Tuesday, 24 December 2013

Letter From Europe (About Estonia)

Citizens Fight Back: The case of Estonia

Posted on  December 18, 2013 
By J.C. von Krempach, J.D.

The controversial “Lunacek-Report” was rubberstamped in yesterday’s session of the European Parliament’s Committee on Civil Liberties and will probably be voted in one of the Parliament’s plenary sessions in January. The support of Socialists, Communists, and Greens for this radical paper is not really surprising (after all these groups are known to have embraced same-sex “marriage”, homosexual adoption, etc. as part of their social agenda)  – but with regard to the Conservative and Christian Democrat members of the committee one is tempted to wonder whether they have really understood what they have raised their hands for. The experience with the Estrela-Report should have taught them to be more watchful.

Varro Vooglaid

On the same day, I had the occasion of meeting Mr. Varro Vooglaid from Estonia, who gave a talk on how civil society in his country managed to prevent the government from tabling a bill that would have introduced same-sex “marriage” in the small Baltic Republic. This happened earlier this year, but it received practically no media coverage outside Estonia.

Mr. Vooglaid’s talk was very encouraging, because it showed that even in a deeply secularized and predominantly agnostic society like Estonia (where two thirds of the population have no religion) there is actually no support for the homosexualist re-definition of marriage.
“The LGBT-lobby would want to make us believe that it is a grassroots movement with broad support within Estonia. But in fact it isn’t. It has virtually no support among normal citizens, but is artificially kept alive by funding from the European Commission, some Northern European governments (especially Sweden), and two or three donors such as, in particular, George Soros’ ‘Open Society Foundation’. One could define it as the newest form of imperialism.”

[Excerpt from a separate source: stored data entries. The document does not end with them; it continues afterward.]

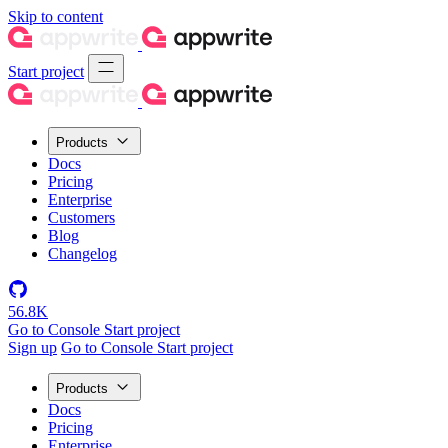
Skip to content
Start project
Products
Docs
Pricing
Enterprise
Customers
Blog
Changelog
56.8K
Go to Console
Start project
Sign up
Go to Console
Start project
Products
Docs
Pricing
Enterprise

The Estonian constitution foresees neither referendums nor citizens’ initiatives – democracy is limited to casting a ballot in national elections every four years, and leaving alone the politicians the rest of the time. People are not used to getting involved in direct democracy. When Mr. Vooglaid and his friends launched a popular petition that requested the Government to abstain from any attempt of providing a particular legal status to same-sex relationships, this was therefore something completely new and unprecedented in Estonian politics.

The petition immediately triggered angry reactions from the political establishment – with a high-ranking advisor and spokesperson of the country’s president going as far as saying that in her opinion “this petition shows a high level of intolerance, and could even be viewed as an attempt to incite hatred”.

Get that? Somebody starts a petition that, in civil and polite words, simply asks the country’s law makers to leave the law as it is – and gets accused of committing “hate crime”! In other words, only those who want to change the law have the right to express themselves and promote their point of view, whereas peaceful citizens who, acting peacefully and within the law, ask for nothing else than to leave the existing law unchanged are vilified and evicted from public debate.

Obviously, it didn’t stop there. The LGBT-lobby took the most extreme measures to prevent the initiative from being successful: it publicly invited people to send back empty statements of support in order to cause, as was explicitly stated, financial loss to the organisers (who had engaged themselves to assume the mailing cost for any statement that was sent back to them). They wrote letters to the organizers’ employers, asking them to dismiss them from their jobs (Mr. Vooglaid is a lecturer for legal philosophy at Tartu University).
They threatened to bring criminal charges on the basis of a law that prohibits “incitement to hate”. (Incitement to hate?? The petition simply asked the government not to change the current law!

Once more, one sees how the LGBT lobby tries to use the law to intimidate everyone who opposes their agenda even in the most civil and polite way…) They even mobilized the Consumer Protection Board to investigate whether collecting signatures to defend marriage and the family was an unlawful activity that could be subject to heavy financial sanctions.

Of course, all this activity of the LGBT-lobby had no legal basis and could itself with right be described as “hate crime”. But the political establishment and mass media turned a blind eye. (The lesson to be learned – for example in the context of the so-called “Lunacek-Report” is that any law that provides specific protection to “sexual minorities” will eventually lead to double standards in the application of human rights, and undermine the rights and freedoms of all those who do not belong to those minorities…)

The self-set target of the organizing committee was to collect 10.000 statements of support, which already is much in a country of merely 1.4 million inhabitants. But instead of 10.000, they received 38.000 signatures – and they could have received more, had not many citizens lacked courage. Many of the statements came back with hand-written comments, such as the following: “I agree with your petition and would like to support it – but am afraid that, as a public servant, I might be exposed to sanctions if I openly adhere to it”….

As one can see once again, the LGBT-lobby mainly works with bullying and intimidation. But one does not change people’s true opinion by bullying them.  38.000 signatures for a citizens’ initiative are unprecedented in Estonia. The government reacted by saying that for the time being they had no intention of proposing any legislation to formally recognize same-sex relationships.